Key Takeaways
- Code can be redundant for a variety of reasons ranging from unused variables to incomplete changes and abandoned development.
- Redundant code has a number of consequences including bloated source code, reduced reliable and reduced maintainability. In some cases dead code can also effect performance.
- To detect it the author developed a tool that created the Abstract Syntax Tree for C# source by using Roslyn and trained it using a number of GitHub projects including Roslyn and MSBuild.
- Once detected redundant code can be removed either manually by deleting it or commenting it out, or by using an automatic tool. The use of feature branches can help to prevent redundant code getting checked into the main code branch.
Introduction
Some time ago I developed a tool that analysed dependencies within source code. It created the Abstract Syntax Tree for C# source by using Roslyn and C++ source by using libclang. To validate that it was working as intended I then implemented functionality to identify unused methods. This showed that the parsing of my C# code was much more accurate than that of my C++ code, hence I chose to focus on the further development of the C# parser and other people’s more sophisticated C# code.
Initially the tool would flag the lines where the redundant methods existed, as the scale of the problem became apparent an option to automatically delete those lines was implemented. A typical analysis would involve running the tool repeatedly to prune back the source tree as brutally as possible. This was then followed by several cycles of reverting changes so as to get successful builds and then passing tests. The reasons for failure being that the tool had behaved incorrectly or there was a known limitation, examples of the latter being reflection or the existence of a code contract.
The tool was trained on various GitHub repositories for C# projects that were chosen on the basis that I had used them and thus wanted to contribute back. Ultimately a pull request was submitted to the community asking for discussion of the changes in my branch. As the tool is brutal and I was engaging online with people for the first time this was where diplomacy was required and hopefully I didn’t offend too many people. By contributing and being involved in the subsequent discussions my understanding of the issues was greatly increased and this article is an attempt to feed that through into the wider community.

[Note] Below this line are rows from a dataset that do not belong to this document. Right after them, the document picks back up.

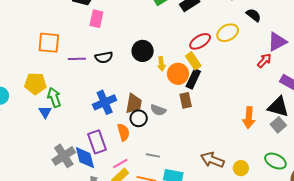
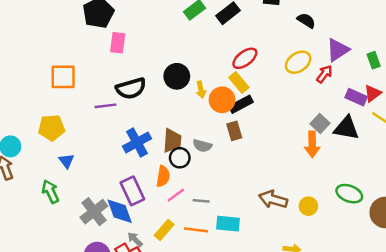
yellow ellipse: (228, 33) -> (298, 62), moved
black semicircle: (104, 57) -> (131, 88), size x1.4
purple line: (77, 59) -> (106, 106), moved
black rectangle: (193, 79) -> (241, 104), turned 42
green arrow: (54, 97) -> (50, 191), moved
gray square: (278, 125) -> (320, 124), moved
orange semicircle: (123, 132) -> (163, 176), turned 30
pink line: (120, 163) -> (176, 195), moved

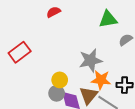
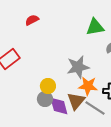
red semicircle: (54, 12) -> (32, 20), moved

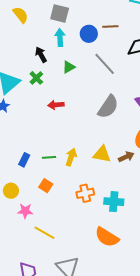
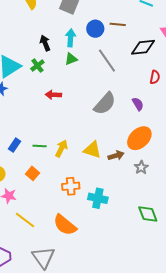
cyan arrow: (60, 38) -> (71, 38), moved
orange semicircle: (107, 237) -> (65, 225), moved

The GitHub projects analysed
Mono.Cecil decompiles .NET code to C# and written by JB Evain. It was suggested that a mere 36 lines be deleted and JB chose to independently add some of the changes after review rather than merge in the branch.

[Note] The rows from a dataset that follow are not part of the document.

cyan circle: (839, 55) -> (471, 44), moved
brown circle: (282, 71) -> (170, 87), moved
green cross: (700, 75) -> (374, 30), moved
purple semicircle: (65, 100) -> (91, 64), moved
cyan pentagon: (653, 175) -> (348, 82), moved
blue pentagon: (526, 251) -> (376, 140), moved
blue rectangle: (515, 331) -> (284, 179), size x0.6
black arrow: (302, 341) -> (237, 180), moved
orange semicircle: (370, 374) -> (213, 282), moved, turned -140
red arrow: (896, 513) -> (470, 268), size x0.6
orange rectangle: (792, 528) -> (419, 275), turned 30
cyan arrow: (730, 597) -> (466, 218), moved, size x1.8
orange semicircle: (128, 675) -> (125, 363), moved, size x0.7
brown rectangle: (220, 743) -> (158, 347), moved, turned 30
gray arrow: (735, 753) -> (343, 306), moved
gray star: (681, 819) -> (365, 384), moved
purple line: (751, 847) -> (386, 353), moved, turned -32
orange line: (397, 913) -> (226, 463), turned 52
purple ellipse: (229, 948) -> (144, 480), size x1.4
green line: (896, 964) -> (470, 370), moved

Automatic Graph Layout is an official Microsoft project developed by Lev Nachmanson, Sergey Pupyrev, Tim Dwyer, Ted Hart, and Roman Prutkin for drawing graphs and directed graphs and is used by Visual Studio for displaying various interactive diagrams. The pull request was for deletion of 4674 lines of code, a number of which were to do with SilverLight (the deprecation of which was announced in 2015). The branch was merged in without modification or discussion.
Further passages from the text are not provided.